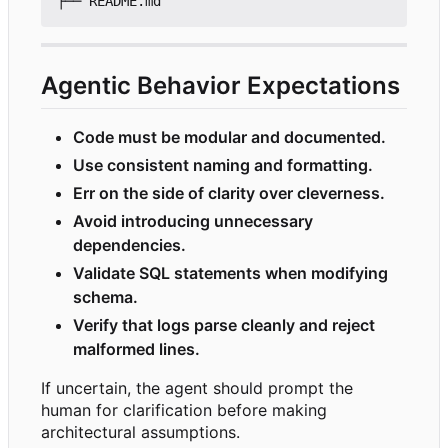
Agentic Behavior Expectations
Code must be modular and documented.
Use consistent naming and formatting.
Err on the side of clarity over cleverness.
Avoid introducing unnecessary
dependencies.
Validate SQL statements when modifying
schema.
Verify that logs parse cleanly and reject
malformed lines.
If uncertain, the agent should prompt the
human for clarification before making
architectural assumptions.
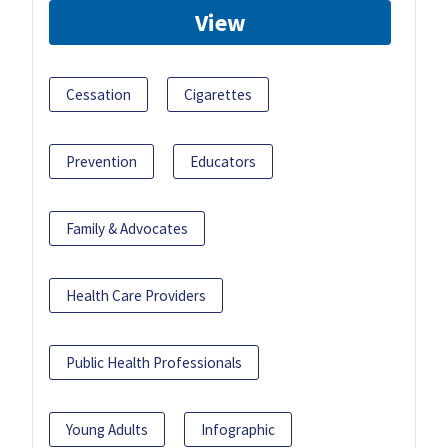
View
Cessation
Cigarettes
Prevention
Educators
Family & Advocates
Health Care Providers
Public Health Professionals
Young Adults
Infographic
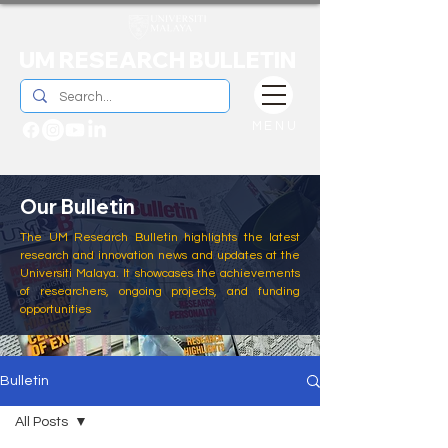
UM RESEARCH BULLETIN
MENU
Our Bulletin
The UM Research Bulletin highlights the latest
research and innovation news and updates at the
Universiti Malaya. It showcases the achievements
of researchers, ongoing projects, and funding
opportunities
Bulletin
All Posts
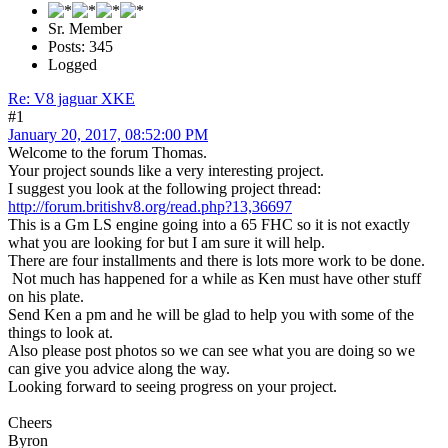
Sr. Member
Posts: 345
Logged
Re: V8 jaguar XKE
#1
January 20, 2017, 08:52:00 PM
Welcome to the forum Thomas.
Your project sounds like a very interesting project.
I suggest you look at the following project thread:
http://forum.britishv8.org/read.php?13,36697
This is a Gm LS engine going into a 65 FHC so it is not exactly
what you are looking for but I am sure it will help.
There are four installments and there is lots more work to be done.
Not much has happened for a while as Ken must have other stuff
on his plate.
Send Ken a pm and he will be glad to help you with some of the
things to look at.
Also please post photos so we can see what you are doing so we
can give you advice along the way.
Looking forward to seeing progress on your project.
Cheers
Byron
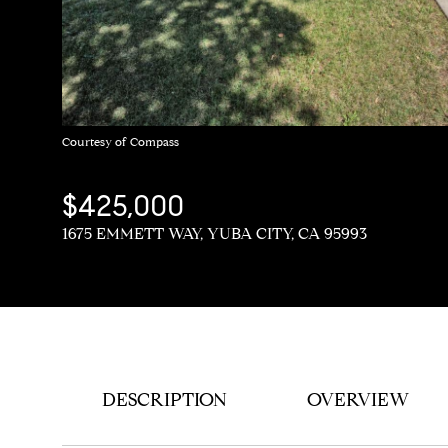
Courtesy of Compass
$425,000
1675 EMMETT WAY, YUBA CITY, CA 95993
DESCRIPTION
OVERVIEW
--
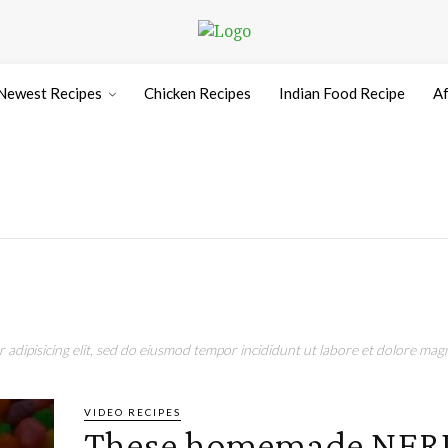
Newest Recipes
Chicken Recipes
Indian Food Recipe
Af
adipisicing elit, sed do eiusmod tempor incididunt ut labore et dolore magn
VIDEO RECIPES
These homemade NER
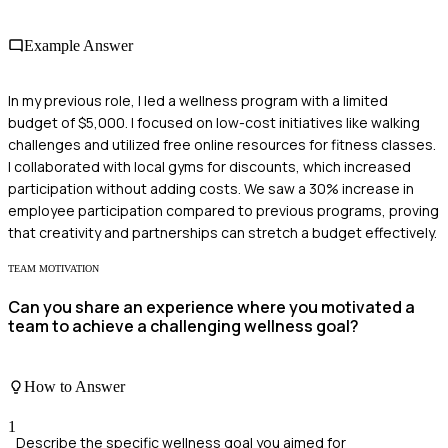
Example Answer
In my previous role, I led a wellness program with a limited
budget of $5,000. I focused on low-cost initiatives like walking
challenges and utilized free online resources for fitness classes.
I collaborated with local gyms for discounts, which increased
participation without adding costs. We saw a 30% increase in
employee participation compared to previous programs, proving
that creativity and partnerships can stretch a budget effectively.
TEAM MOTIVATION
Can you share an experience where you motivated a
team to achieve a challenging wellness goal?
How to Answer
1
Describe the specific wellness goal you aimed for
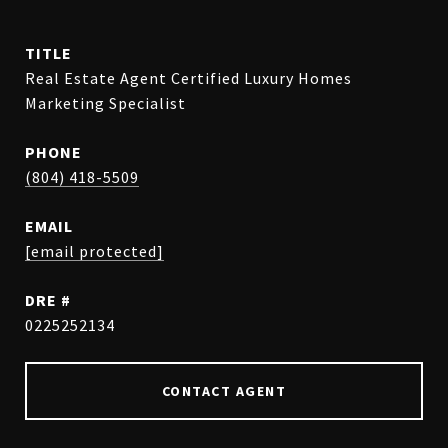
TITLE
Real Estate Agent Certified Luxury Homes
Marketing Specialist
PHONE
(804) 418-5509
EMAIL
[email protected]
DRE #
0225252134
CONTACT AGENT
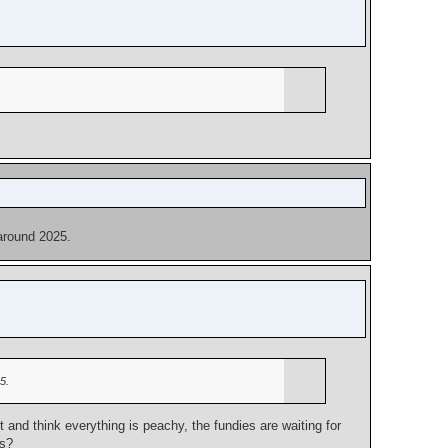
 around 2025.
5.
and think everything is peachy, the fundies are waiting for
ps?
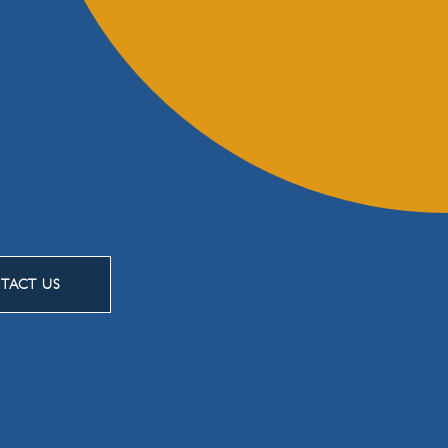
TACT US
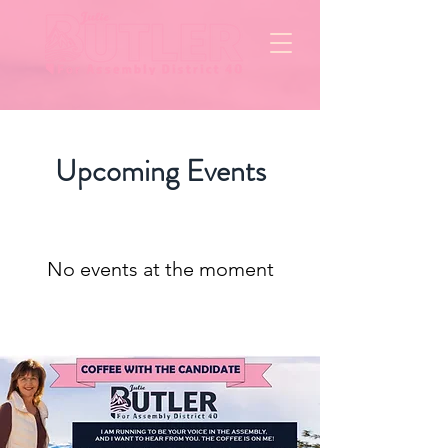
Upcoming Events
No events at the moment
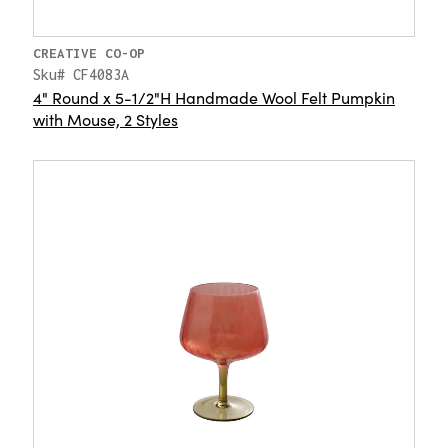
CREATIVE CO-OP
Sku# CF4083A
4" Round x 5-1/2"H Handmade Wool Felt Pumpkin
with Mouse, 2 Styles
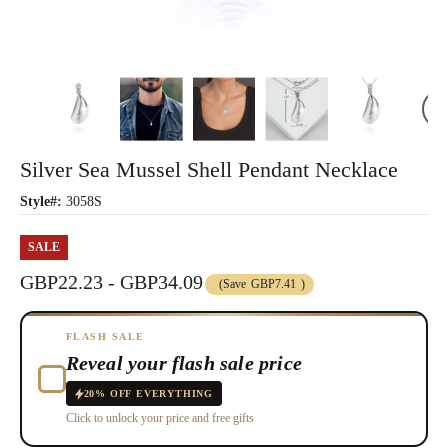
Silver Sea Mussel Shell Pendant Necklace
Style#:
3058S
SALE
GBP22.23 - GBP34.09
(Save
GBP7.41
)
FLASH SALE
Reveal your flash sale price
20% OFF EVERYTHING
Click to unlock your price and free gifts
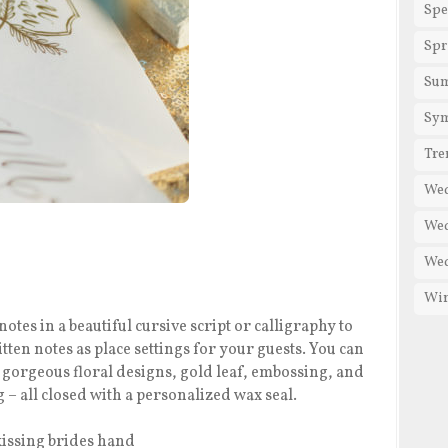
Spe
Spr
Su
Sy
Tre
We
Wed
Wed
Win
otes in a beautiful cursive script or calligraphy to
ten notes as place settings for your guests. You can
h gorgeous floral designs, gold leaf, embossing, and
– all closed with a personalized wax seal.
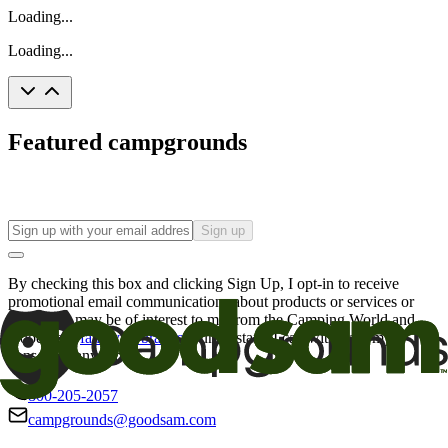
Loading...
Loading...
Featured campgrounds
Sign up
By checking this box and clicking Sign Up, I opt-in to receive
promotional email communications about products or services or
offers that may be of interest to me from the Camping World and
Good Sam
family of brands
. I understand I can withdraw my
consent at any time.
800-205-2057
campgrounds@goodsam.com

Problem details: Reproduce every line above that contains the string "must".

Expected output:
Code must be modular and documented.
Not much has happened for a while as Ken must have other stuff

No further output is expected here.